* [ACTIVITY]: Below are records; copy every line in them that holds the word "icon".

──────── INPUT MATERIAL

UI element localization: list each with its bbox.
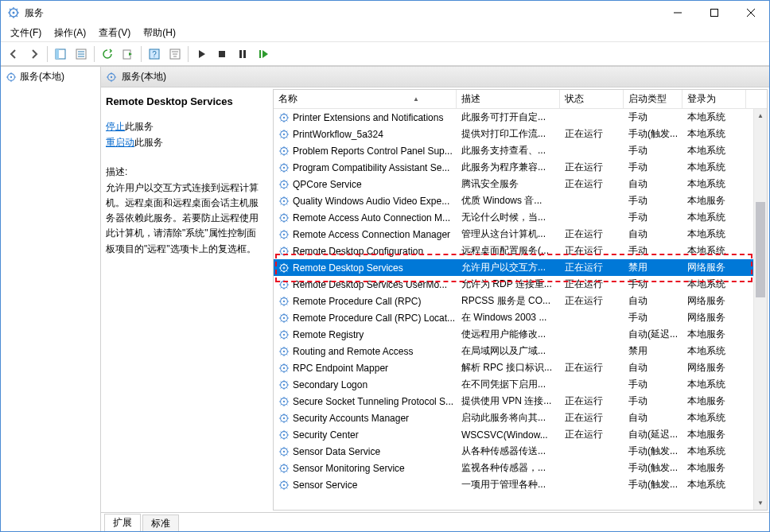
- service-startup: 自动: [624, 411, 682, 425]
- vertical-scrollbar[interactable]: ▲ ▼: [753, 109, 767, 510]
- service-row[interactable]: Routing and Remote Access在局域网以及广域...禁用本地…: [274, 343, 767, 359]
- service-row[interactable]: Remote Procedure Call (RPC) Locat...在 Wi…: [274, 309, 767, 326]
- column-logon-as[interactable]: 登录为: [682, 90, 746, 108]
- service-name: Security Accounts Manager: [293, 413, 409, 424]
- stop-suffix: 此服务: [125, 121, 154, 132]
- service-name: Printer Extensions and Notifications: [293, 112, 443, 123]
- service-name-cell: Sensor Service: [274, 480, 457, 491]
- service-row[interactable]: Sensor Data Service从各种传感器传送...手动(触发...本地…: [274, 443, 767, 460]
- service-name-cell: QPCore Service: [274, 179, 457, 190]
- service-logon: 本地系统: [682, 227, 746, 241]
- stop-service-button[interactable]: [212, 45, 231, 64]
- description-label: 描述:: [106, 165, 265, 179]
- menu-file[interactable]: 文件(F): [4, 25, 48, 41]
- restart-service-button[interactable]: [254, 45, 273, 64]
- services-icon: [6, 72, 17, 83]
- forward-button[interactable]: [25, 45, 44, 64]
- pause-service-button[interactable]: [233, 45, 252, 64]
- back-button[interactable]: [4, 45, 23, 64]
- service-status: 正在运行: [560, 294, 624, 308]
- service-desc: 在不同凭据下启用...: [457, 378, 560, 391]
- column-name[interactable]: 名称▲: [274, 90, 457, 108]
- app-icon: [7, 6, 20, 19]
- service-row[interactable]: Problem Reports Control Panel Sup...此服务支…: [274, 142, 767, 159]
- svg-point-23: [283, 150, 285, 151]
- tree-pane[interactable]: 服务(本地): [1, 67, 101, 531]
- svg-rect-13: [259, 50, 261, 58]
- service-desc: 一项用于管理各种...: [457, 478, 560, 491]
- description-text: 允许用户以交互方式连接到远程计算机。远程桌面和远程桌面会话主机服务器依赖此服务。…: [106, 181, 265, 257]
- show-hide-tree-button[interactable]: [51, 45, 70, 64]
- service-row[interactable]: Secure Socket Tunneling Protocol S...提供使…: [274, 393, 767, 410]
- service-row[interactable]: PrintWorkflow_5a324提供对打印工作流...正在运行手动(触发.…: [274, 126, 767, 142]
- service-startup: 手动(触发...: [624, 461, 682, 475]
- svg-point-43: [283, 316, 285, 318]
- service-desc: 解析 RPC 接口标识...: [457, 361, 560, 375]
- list-body[interactable]: Printer Extensions and Notifications此服务可…: [274, 109, 767, 510]
- service-row[interactable]: Security CenterWSCSVC(Window...正在运行自动(延迟…: [274, 426, 767, 443]
- service-name: RPC Endpoint Mapper: [293, 363, 388, 374]
- filter-button[interactable]: [165, 45, 185, 64]
- service-desc: 提供对打印工作流...: [457, 127, 560, 141]
- start-service-button[interactable]: [192, 45, 211, 64]
- export-button[interactable]: [119, 45, 138, 64]
- service-name-cell: Remote Desktop Services: [274, 262, 457, 274]
- service-row[interactable]: QPCore Service腾讯安全服务正在运行自动本地系统: [274, 176, 767, 192]
- restart-service-link[interactable]: 重启动: [106, 137, 134, 148]
- service-row[interactable]: Quality Windows Audio Video Expe...优质 Wi…: [274, 192, 767, 209]
- service-row[interactable]: Remote Access Auto Connection M...无论什么时候…: [274, 209, 767, 226]
- service-row[interactable]: Program Compatibility Assistant Se...此服务…: [274, 159, 767, 176]
- scroll-down-button[interactable]: ▼: [754, 496, 767, 510]
- service-row[interactable]: Security Accounts Manager启动此服务将向其...正在运行…: [274, 410, 767, 426]
- refresh-button[interactable]: [98, 45, 117, 64]
- service-name: QPCore Service: [293, 179, 362, 190]
- tab-extended[interactable]: 扩展: [104, 514, 141, 531]
- service-name: Remote Desktop Services UserMo...: [293, 279, 447, 290]
- titlebar[interactable]: 服务: [1, 1, 769, 25]
- maximize-button[interactable]: [696, 1, 733, 25]
- service-name: Remote Access Connection Manager: [293, 229, 450, 240]
- service-row[interactable]: Secondary Logon在不同凭据下启用...手动本地系统: [274, 376, 767, 393]
- service-row[interactable]: Remote Desktop Configuration远程桌面配置服务(...…: [274, 243, 767, 259]
- svg-text:?: ?: [152, 50, 157, 59]
- help-button[interactable]: ?: [145, 45, 164, 64]
- service-name-cell: RPC Endpoint Mapper: [274, 363, 457, 374]
- close-button[interactable]: [733, 1, 769, 25]
- service-row[interactable]: Remote Desktop Services允许用户以交互方...正在运行禁用…: [274, 259, 767, 276]
- restart-suffix: 此服务: [134, 137, 163, 148]
- stop-service-link[interactable]: 停止: [106, 121, 125, 132]
- scrollbar-track[interactable]: [754, 122, 767, 496]
- gear-icon: [278, 212, 290, 223]
- menu-action[interactable]: 操作(A): [48, 25, 92, 41]
- service-name: Secondary Logon: [293, 379, 368, 390]
- service-name-cell: Remote Access Connection Manager: [274, 229, 457, 240]
- service-row[interactable]: RPC Endpoint Mapper解析 RPC 接口标识...正在运行自动网…: [274, 359, 767, 376]
- service-startup: 自动: [624, 177, 682, 191]
- properties-button[interactable]: [72, 45, 91, 64]
- column-startup-type[interactable]: 启动类型: [624, 90, 682, 108]
- column-status[interactable]: 状态: [560, 90, 624, 108]
- service-row[interactable]: Printer Extensions and Notifications此服务可…: [274, 109, 767, 126]
- service-name-cell: Printer Extensions and Notifications: [274, 112, 457, 123]
- menu-help[interactable]: 帮助(H): [137, 25, 182, 41]
- svg-point-31: [283, 216, 285, 218]
- service-logon: 本地系统: [682, 344, 746, 358]
- gear-icon: [278, 346, 290, 357]
- service-row[interactable]: Sensor Monitoring Service监视各种传感器，...手动(触…: [274, 460, 767, 476]
- service-row[interactable]: Sensor Service一项用于管理各种...手动(触发...本地系统: [274, 476, 767, 493]
- column-description[interactable]: 描述: [457, 90, 560, 108]
- gear-icon: [278, 179, 290, 190]
- service-row[interactable]: Remote Access Connection Manager管理从这台计算机…: [274, 226, 767, 243]
- tree-root-item[interactable]: 服务(本地): [1, 67, 100, 87]
- service-row[interactable]: Remote Procedure Call (RPC)RPCSS 服务是 CO.…: [274, 293, 767, 309]
- scroll-up-button[interactable]: ▲: [754, 109, 767, 122]
- service-name-cell: PrintWorkflow_5a324: [274, 129, 457, 140]
- svg-rect-11: [239, 50, 242, 58]
- scrollbar-thumb[interactable]: [756, 202, 765, 297]
- menu-view[interactable]: 查看(V): [92, 25, 137, 41]
- service-row[interactable]: Remote Registry使远程用户能修改...自动(延迟...本地服务: [274, 326, 767, 343]
- service-name: Secure Socket Tunneling Protocol S...: [293, 396, 453, 407]
- tab-standard[interactable]: 标准: [142, 515, 179, 531]
- service-row[interactable]: Remote Desktop Services UserMo...允许为 RDP…: [274, 276, 767, 293]
- minimize-button[interactable]: [659, 1, 696, 25]
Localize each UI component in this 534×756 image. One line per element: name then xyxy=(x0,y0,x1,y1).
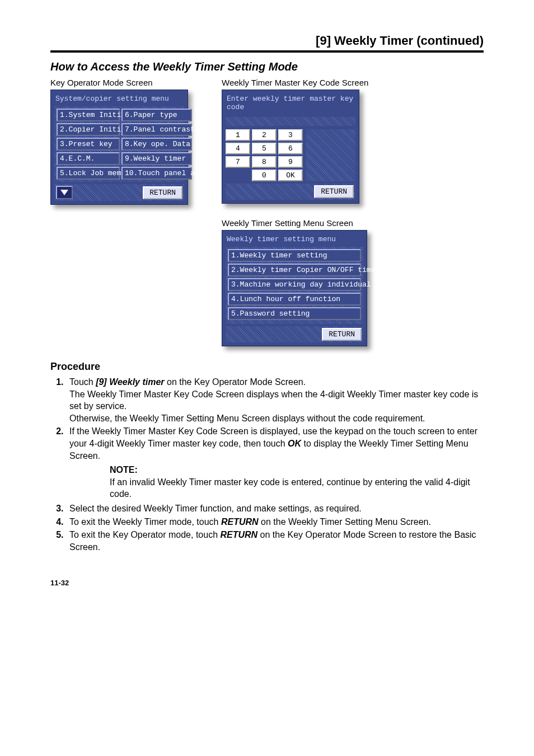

────────────────

* [EXERCISE SOLUTION]:
- services-icon: [6, 72, 17, 83]
- app-icon: [7, 6, 20, 19]
- gear-icon: [278, 212, 290, 223]
- gear-icon: [278, 346, 290, 357]
- gear-icon: [278, 179, 290, 190]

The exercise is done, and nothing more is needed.